EXERCISE INSTRUCTIONS
With the pictures removed, set down all of the entries below exactly.

┌─ DATA RECORDS

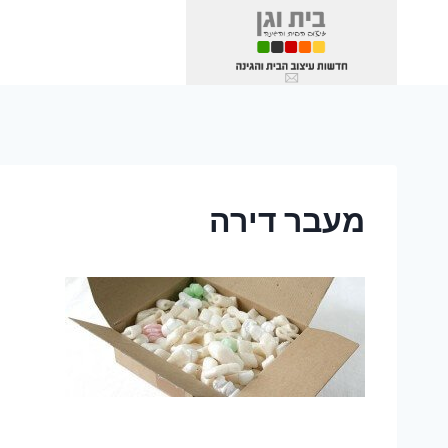
Ski
t
conten
מעבר דירה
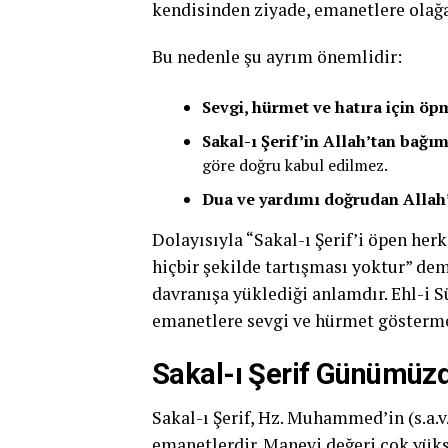
kendisinden ziyade, emanetlere olağa
Bu nedenle şu ayrım önemlidir:
Sevgi, hürmet ve hatıra için öp
Sakal-ı Şerif’in Allah’tan bağı
göre doğru kabul edilmez.
Dua ve yardımı doğrudan Allah’
Dolayısıyla “Sakal-ı Şerif’i öpen her
hiçbir şekilde tartışması yoktur” dem
davranışa yüklediği anlamdır. Ehl-i 
emanetlere sevgi ve hürmet gösterme
Sakal-ı Şerif Günümüz
Sakal-ı Şerif, Hz. Muhammed’in (s.a.
emanetlerdir. Manevi değeri çok yükse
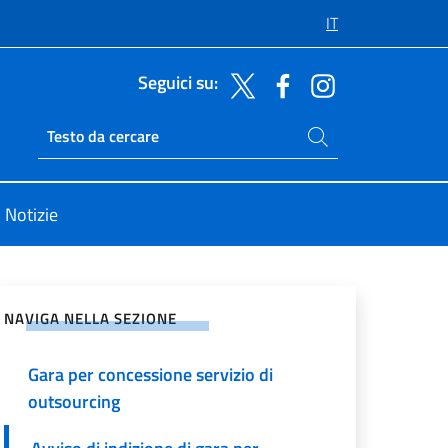
IT
Seguici su:
Cerca nel sito
Ricerca sito live
Notizie
vidi sui Social Network
NAVIGA NELLA SEZIONE
Gara per concessione servizio di
outsourcing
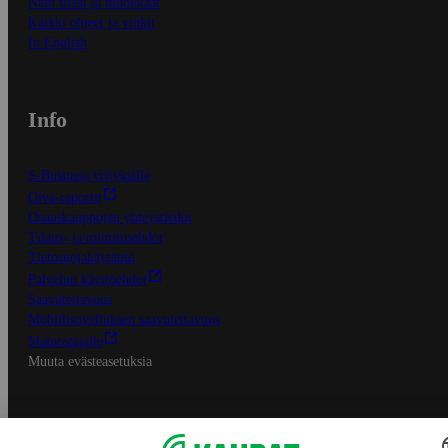
Näin tilaat ja muokkaat
Kaikki ohjeet ja vinkit
In English
Info
S-Business yrityksille
Oiva-raportit
Osuuskauppojen yhteystiedot
Tilaus- ja toimitusehdot
Tietosuojakäytäntö
Palvelun käyttöehdot
Saavutettavuus
Mobiilisovelluksen saavutettavuus
Mainostajalle
Muuta evästeasetuksia
S-ryhmän palvelut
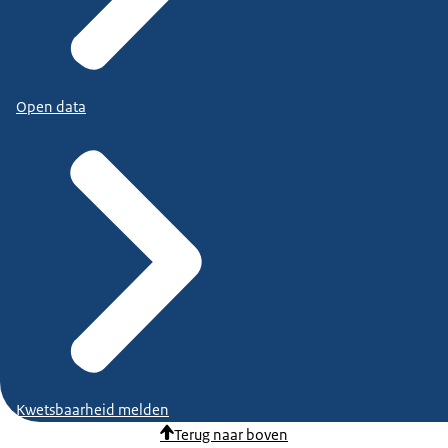
Open data
Kwetsbaarheid melden
Terug naar boven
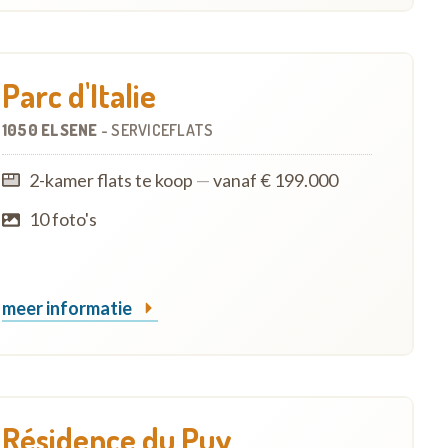
Parc d'Italie
1050 ELSENE
-
SERVICEFLATS
2-kamer flats te koop
—
vanaf € 199.000
10 foto's
meer informatie
Résidence du Puy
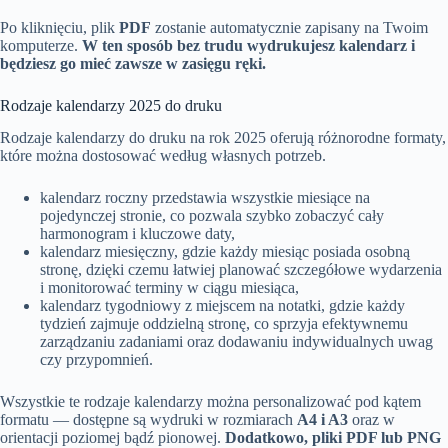
Po kliknięciu, plik
PDF
zostanie automatycznie zapisany na Twoim
komputerze.
W ten sposób bez trudu wydrukujesz kalendarz i
będziesz go mieć zawsze w zasięgu ręki.
Rodzaje kalendarzy 2025 do druku
Rodzaje kalendarzy do druku na rok 2025 oferują różnorodne formaty,
które można dostosować według własnych potrzeb.
kalendarz roczny przedstawia wszystkie miesiące na
pojedynczej stronie, co pozwala szybko zobaczyć cały
harmonogram i kluczowe daty,
kalendarz miesięczny, gdzie każdy miesiąc posiada osobną
stronę, dzięki czemu łatwiej planować szczegółowe wydarzenia
i monitorować terminy w ciągu miesiąca,
kalendarz tygodniowy z miejscem na notatki, gdzie każdy
tydzień zajmuje oddzielną stronę, co sprzyja efektywnemu
zarządzaniu zadaniami oraz dodawaniu indywidualnych uwag
czy przypomnień.
Wszystkie te rodzaje kalendarzy można personalizować pod kątem
formatu — dostępne są wydruki w rozmiarach
A4 i A3
oraz w
orientacji poziomej bądź pionowej.
Dodatkowo, pliki PDF lub PNG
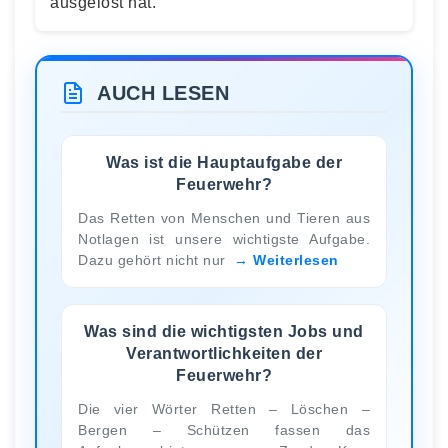
ausgelöst hat.
AUCH LESEN
Was ist die Hauptaufgabe der
Feuerwehr?
Das Retten von Menschen und Tieren aus
Notlagen ist unsere wichtigste Aufgabe.
Dazu gehört nicht nur
Weiterlesen
Was sind die wichtigsten Jobs und
Verantwortlichkeiten der
Feuerwehr?
Die vier Wörter Retten – Löschen –
Bergen – Schützen fassen das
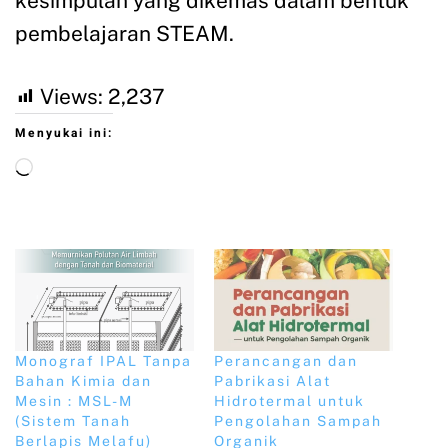
kesimpulan yang dikemas dalam bentuk
pembelajaran STEAM.
Views:
2,237
Menyukai ini:
Monograf IPAL Tanpa
Perancangan dan
Bahan Kimia dan
Pabrikasi Alat
Mesin : MSL-M
Hidrotermal untuk
(Sistem Tanah
Pengolahan Sampah
Berlapis Melafu)
Organik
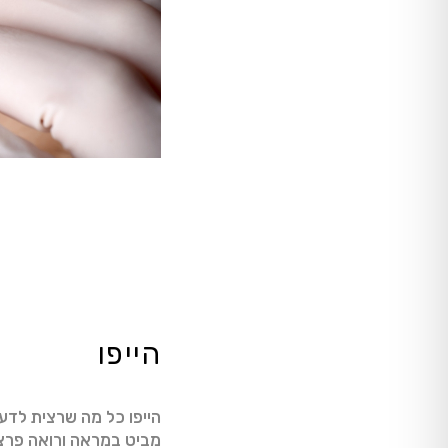
הייפו
הייפו כל מה שרצית לדע
מביט במראה ורואה פרצוף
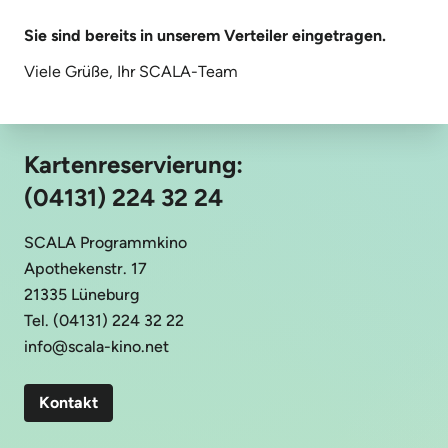
Sie sind bereits in unserem Verteiler eingetragen.
Viele Grüße, Ihr SCALA-Team
Kartenreservierung:
(04131) 224 32 24
SCALA Programmkino
Apothekenstr. 17
21335 Lüneburg
Tel. (04131) 224 32 22
info@scala-kino.net
Kontakt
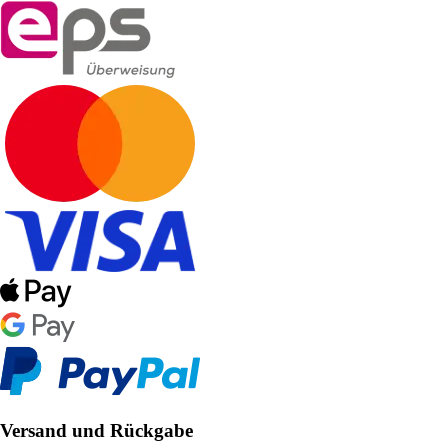
Versand und Rückgabe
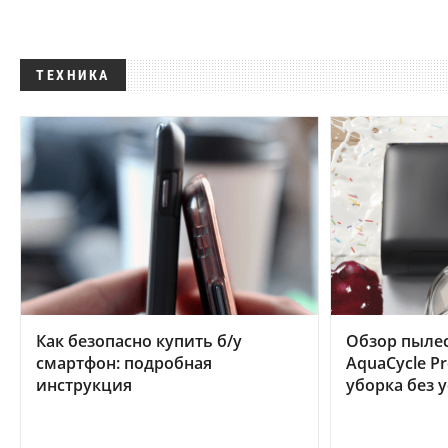
ТЕХНИКА
Как безопасно купить б/у
Обзор пылес
смартфон: подробная
AquaCycle Pr
инструкция
уборка без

└─

EXERCISE ANSWER
Ski
t
conten
מעבר דירה
kendisinden ziyade, emanetlere olağa
Bu nedenle şu ayrım önemlidir:
Sevgi, hürmet ve hatıra için öp
Sakal-ı Şerif’in Allah’tan bağı
göre doğru kabul edilmez.
Dua ve yardımı doğrudan Allah’
Dolayısıyla “Sakal-ı Şerif’i öpen her
hiçbir şekilde tartışması yoktur” dem
davranışa yüklediği anlamdır. Ehl-i 
emanetlere sevgi ve hürmet gösterme
Sakal-ı Şerif Günümüz
Sakal-ı Şerif, Hz. Muhammed’in (s.a.
emanetlerdir. Manevi değeri çok yükse
IT
Seguici su:
Cerca nel sito
Ricerca sito live
Notizie
vidi sui Social Network
NAVIGA NELLA SEZIONE
Gara per concessione servizio di
outsourcing
Näin tilaat ja muokkaat
Kaikki ohjeet ja vinkit
In English
Info
S-Business yrityksille
Oiva-raportit
Osuuskauppojen yhteystiedot
Tilaus- ja toimitusehdot
Tietosuojakäytäntö
Palvelun käyttöehdot
Saavutettavuus
Mobiilisovelluksen saavutettavuus
Mainostajalle
Muuta evästeasetuksia
S-ryhmän palvelut
Open data
Kwetsbaarheid melden
Terug naar boven
Parc d'Italie
1050 ELSENE
-
SERVICEFLATS
2-kamer flats te koop
—
vanaf € 199.000
10 foto's
meer informatie
Résidence du Puy
Po kliknięciu, plik
PDF
zostanie automatycznie zapisany na Twoim
komputerze.
W ten sposób bez trudu wydrukujesz kalendarz i
będziesz go mieć zawsze w zasięgu ręki.
Rodzaje kalendarzy 2025 do druku
Rodzaje kalendarzy do druku na rok 2025 oferują różnorodne formaty,
które można dostosować według własnych potrzeb.
kalendarz roczny przedstawia wszystkie miesiące na
pojedynczej stronie, co pozwala szybko zobaczyć cały
harmonogram i kluczowe daty,
kalendarz miesięczny, gdzie każdy miesiąc posiada osobną
stronę, dzięki czemu łatwiej planować szczegółowe wydarzenia
i monitorować terminy w ciągu miesiąca,
kalendarz tygodniowy z miejscem na notatki, gdzie każdy
tydzień zajmuje oddzielną stronę, co sprzyja efektywnemu
zarządzaniu zadaniami oraz dodawaniu indywidualnych uwag
czy przypomnień.
Wszystkie te rodzaje kalendarzy można personalizować pod kątem
formatu — dostępne są wydruki w rozmiarach
A4 i A3
oraz w
orientacji poziomej bądź pionowej.
Dodatkowo, pliki PDF lub PNG
ausgelöst hat.
AUCH LESEN
Was ist die Hauptaufgabe der
Feuerwehr?
Das Retten von Menschen und Tieren aus
Notlagen ist unsere wichtigste Aufgabe.
Dazu gehört nicht nur
Weiterlesen
Was sind die wichtigsten Jobs und
Verantwortlichkeiten der
Feuerwehr?
Die vier Wörter Retten – Löschen –
Bergen – Schützen fassen das
kesimpulan yang dikemas dalam bentuk
pembelajaran STEAM.
Views:
2,237
Menyukai ini:
Monograf IPAL Tanpa
Perancangan dan
Bahan Kimia dan
Pabrikasi Alat
Mesin : MSL-M
Hidrotermal untuk
(Sistem Tanah
Pengolahan Sampah
Berlapis Melafu)
Organik
הייפו
הייפו כל מה שרצית לדע
מביט במראה ורואה פרצוף
Sie sind bereits in unserem Verteiler eingetragen.
Viele Grüße, Ihr SCALA-Team
Kartenreservierung:
(04131) 224 32 24
SCALA Programmkino
Apothekenstr. 17
21335 Lüneburg
Tel. (04131) 224 32 22
info@scala-kino.net
Kontakt
Versand und Rückgabe
ТЕХНИКА
Как безопасно купить б/у
Обзор пылес
смартфон: подробная
AquaCycle Pr
инструкция
уборка без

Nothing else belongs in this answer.